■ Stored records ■
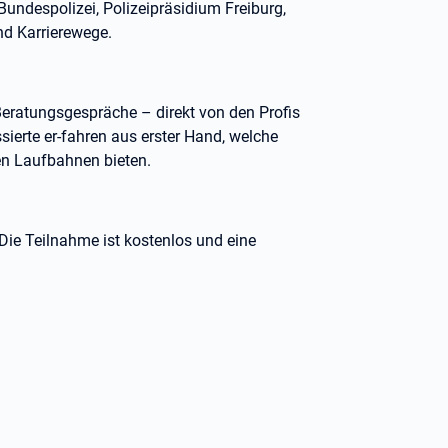
Bundespolizei, Polizeipräsidium Freiburg,
nd Karrierewege.
Beratungsgespräche – direkt von den Profis
sierte er-fahren aus erster Hand, welche
en Laufbahnen bieten.
 Die Teilnahme ist kostenlos und eine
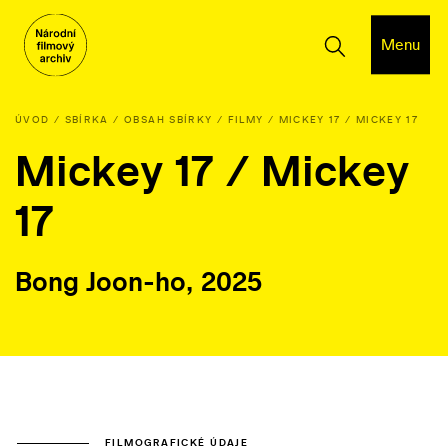
Menu
ÚVOD
SBÍRKA
OBSAH SBÍRKY
FILMY
MICKEY 17 / MICKEY 17
Mickey 17 / Mickey
17
Bong Joon-ho, 2025
FILMOGRAFICKÉ ÚDAJE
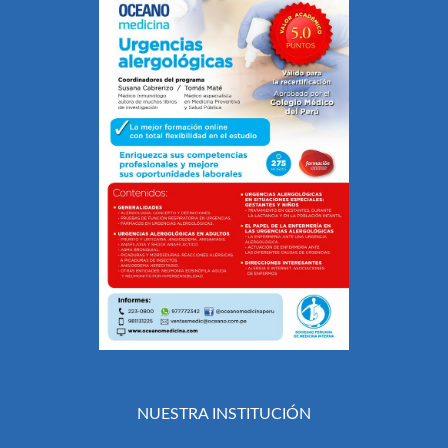
NUESTRA INSTITUCIÓN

■ Work instructions ■
Only the entries themselves should be output, word for word, with all pictures omitted.

■ Reply ■
Bundespolizei, Polizeipräsidium Freiburg,
nd Karrierewege.
Beratungsgespräche – direkt von den Profis
sierte er-fahren aus erster Hand, welche
en Laufbahnen bieten.
 Die Teilnahme ist kostenlos und eine
Menu
ÚVOD
SBÍRKA
OBSAH SBÍRKY
FILMY
MICKEY 17 / MICKEY 17
Mickey 17 / Mickey
17
Bong Joon-ho, 2025
FILMOGRAFICKÉ ÚDAJE
NUESTRA INSTITUCIÓN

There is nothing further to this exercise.